▶ Exercise objective: Which lines in the data below contain the word "auth"? Pull each of them out.

════════

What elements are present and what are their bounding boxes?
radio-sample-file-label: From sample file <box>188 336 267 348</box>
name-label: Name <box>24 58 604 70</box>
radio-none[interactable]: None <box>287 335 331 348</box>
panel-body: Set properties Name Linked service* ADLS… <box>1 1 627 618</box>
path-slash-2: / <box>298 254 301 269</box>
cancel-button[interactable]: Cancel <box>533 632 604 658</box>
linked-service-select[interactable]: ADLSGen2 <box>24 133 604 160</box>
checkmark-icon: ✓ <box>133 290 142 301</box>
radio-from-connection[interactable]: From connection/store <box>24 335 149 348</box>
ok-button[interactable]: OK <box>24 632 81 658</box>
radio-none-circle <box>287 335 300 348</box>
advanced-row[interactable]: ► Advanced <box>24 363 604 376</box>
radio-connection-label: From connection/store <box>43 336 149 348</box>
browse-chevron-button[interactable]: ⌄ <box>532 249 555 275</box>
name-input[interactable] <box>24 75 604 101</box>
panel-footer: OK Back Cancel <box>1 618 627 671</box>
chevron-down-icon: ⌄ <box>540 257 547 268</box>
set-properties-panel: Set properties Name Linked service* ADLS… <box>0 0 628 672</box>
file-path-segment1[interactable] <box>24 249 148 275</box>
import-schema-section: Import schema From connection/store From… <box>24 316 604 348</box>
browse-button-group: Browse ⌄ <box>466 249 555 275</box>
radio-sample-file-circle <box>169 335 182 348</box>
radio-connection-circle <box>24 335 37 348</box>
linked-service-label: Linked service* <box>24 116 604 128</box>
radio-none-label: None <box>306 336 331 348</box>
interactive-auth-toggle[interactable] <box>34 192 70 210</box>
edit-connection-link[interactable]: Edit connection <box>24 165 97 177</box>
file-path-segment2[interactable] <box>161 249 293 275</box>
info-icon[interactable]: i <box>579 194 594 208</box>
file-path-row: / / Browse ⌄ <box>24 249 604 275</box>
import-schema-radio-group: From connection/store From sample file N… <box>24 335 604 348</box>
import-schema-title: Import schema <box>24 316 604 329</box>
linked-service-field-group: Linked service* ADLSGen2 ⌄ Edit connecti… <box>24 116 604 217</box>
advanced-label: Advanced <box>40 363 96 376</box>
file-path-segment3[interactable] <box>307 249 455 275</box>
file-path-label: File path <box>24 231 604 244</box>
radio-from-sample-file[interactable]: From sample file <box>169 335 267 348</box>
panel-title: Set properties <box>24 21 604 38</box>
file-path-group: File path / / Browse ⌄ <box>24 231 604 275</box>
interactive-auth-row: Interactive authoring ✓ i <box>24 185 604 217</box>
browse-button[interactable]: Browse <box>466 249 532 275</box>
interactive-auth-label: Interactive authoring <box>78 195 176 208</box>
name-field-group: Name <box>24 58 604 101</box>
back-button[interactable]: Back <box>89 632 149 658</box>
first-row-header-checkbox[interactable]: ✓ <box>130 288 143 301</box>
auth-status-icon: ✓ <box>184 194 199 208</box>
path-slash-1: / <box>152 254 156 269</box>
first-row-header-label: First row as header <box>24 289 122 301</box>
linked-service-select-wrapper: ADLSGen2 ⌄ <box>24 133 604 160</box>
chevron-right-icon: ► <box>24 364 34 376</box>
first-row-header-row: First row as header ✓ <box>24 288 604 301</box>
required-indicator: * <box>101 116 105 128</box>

════════

▶ Reply to the task:
interactive-auth-toggle[interactable] <box>34 192 70 210</box>
interactive-auth-row: Interactive authoring ✓ i <box>24 185 604 217</box>
interactive-auth-label: Interactive authoring <box>78 195 176 208</box>
auth-status-icon: ✓ <box>184 194 199 208</box>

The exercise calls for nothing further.